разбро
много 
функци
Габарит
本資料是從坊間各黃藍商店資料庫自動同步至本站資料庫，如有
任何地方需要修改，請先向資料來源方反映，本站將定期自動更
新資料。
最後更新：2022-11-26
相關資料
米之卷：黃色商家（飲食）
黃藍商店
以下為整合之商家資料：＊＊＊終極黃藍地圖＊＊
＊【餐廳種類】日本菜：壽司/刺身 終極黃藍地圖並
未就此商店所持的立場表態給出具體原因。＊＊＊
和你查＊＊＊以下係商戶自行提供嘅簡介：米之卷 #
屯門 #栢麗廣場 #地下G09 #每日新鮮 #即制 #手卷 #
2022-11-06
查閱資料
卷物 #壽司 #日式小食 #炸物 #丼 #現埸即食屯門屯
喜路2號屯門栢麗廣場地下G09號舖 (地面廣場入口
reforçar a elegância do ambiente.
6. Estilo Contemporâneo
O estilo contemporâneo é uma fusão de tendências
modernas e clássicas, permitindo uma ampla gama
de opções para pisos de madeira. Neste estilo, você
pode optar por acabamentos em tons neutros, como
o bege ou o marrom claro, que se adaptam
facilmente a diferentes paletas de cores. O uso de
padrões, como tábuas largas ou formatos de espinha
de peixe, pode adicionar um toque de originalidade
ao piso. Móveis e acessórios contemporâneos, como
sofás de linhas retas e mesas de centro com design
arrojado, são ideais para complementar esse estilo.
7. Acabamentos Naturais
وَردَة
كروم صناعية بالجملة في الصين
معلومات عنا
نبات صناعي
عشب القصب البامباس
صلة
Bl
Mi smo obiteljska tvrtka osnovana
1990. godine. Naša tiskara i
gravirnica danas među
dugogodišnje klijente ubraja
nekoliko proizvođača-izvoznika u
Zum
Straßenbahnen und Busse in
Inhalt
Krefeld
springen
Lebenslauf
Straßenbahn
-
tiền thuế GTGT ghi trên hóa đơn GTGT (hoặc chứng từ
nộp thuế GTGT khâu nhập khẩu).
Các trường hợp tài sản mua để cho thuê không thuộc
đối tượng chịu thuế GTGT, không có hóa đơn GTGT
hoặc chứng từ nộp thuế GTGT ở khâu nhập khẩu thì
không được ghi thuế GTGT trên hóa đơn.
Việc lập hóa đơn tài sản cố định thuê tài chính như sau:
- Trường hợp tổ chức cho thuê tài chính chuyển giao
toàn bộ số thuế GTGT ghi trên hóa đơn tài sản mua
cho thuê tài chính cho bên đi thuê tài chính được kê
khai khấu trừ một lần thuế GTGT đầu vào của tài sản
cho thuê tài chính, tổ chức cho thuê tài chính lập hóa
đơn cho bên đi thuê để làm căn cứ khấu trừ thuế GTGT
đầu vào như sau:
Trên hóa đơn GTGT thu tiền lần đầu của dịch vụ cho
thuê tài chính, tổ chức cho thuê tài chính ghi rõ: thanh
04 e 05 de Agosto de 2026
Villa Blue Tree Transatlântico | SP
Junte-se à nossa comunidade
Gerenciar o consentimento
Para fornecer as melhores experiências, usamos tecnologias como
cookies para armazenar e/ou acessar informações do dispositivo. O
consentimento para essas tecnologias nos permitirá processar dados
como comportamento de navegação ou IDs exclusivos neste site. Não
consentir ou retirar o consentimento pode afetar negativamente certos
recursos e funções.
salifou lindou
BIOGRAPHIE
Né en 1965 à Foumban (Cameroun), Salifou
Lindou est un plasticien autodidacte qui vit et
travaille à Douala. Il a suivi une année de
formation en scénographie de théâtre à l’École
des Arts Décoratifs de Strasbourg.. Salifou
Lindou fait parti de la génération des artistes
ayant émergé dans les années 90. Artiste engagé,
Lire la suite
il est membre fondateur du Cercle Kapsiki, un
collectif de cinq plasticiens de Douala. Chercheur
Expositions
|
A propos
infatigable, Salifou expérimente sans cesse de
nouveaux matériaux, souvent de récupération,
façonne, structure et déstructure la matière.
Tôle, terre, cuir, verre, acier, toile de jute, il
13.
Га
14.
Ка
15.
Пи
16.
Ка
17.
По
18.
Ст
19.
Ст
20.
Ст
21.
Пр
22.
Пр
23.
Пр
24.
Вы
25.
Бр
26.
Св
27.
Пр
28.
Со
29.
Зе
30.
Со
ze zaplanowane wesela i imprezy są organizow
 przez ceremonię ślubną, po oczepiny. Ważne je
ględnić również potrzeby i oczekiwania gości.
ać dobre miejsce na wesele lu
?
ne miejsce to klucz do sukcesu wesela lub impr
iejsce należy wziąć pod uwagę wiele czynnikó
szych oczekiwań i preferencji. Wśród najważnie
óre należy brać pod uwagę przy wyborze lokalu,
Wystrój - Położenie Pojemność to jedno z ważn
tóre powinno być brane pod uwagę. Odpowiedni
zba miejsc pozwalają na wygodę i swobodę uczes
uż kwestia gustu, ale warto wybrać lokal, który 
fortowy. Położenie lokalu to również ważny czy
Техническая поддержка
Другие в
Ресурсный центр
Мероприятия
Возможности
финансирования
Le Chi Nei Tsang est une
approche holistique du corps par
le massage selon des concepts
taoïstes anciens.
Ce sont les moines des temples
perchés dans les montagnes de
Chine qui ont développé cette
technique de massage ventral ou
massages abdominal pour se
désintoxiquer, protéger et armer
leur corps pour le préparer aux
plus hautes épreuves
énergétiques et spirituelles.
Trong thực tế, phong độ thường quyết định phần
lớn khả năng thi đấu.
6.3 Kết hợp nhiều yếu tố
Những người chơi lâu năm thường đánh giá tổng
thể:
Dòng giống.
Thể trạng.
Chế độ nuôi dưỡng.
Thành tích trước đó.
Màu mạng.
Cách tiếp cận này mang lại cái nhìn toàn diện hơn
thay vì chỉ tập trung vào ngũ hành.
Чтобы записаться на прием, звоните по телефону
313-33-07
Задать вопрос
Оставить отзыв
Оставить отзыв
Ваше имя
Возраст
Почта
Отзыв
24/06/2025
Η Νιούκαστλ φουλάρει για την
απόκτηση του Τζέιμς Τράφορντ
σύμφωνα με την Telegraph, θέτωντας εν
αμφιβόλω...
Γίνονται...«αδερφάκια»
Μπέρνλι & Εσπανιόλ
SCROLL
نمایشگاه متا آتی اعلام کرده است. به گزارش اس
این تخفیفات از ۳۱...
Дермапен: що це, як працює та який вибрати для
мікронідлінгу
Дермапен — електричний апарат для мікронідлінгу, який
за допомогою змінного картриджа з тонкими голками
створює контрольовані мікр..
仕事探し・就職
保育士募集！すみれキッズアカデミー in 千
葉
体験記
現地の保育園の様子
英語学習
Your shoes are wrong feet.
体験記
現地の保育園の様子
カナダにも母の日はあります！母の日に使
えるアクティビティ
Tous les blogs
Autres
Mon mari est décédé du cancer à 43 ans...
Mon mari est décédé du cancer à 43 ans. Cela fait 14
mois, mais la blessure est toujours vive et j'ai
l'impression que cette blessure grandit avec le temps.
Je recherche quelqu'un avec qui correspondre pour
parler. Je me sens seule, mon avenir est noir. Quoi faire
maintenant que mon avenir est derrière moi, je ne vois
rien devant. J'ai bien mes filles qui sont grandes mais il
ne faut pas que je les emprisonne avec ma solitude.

#### Work required
From the listing above, copy every line that includes the word "thuế".

#### Solution to this exercise
tiền thuế GTGT ghi trên hóa đơn GTGT (hoặc chứng từ
nộp thuế GTGT khâu nhập khẩu).
đối tượng chịu thuế GTGT, không có hóa đơn GTGT
hoặc chứng từ nộp thuế GTGT ở khâu nhập khẩu thì
không được ghi thuế GTGT trên hóa đơn.
toàn bộ số thuế GTGT ghi trên hóa đơn tài sản mua
khai khấu trừ một lần thuế GTGT đầu vào của tài sản
đơn cho bên đi thuê để làm căn cứ khấu trừ thuế GTGT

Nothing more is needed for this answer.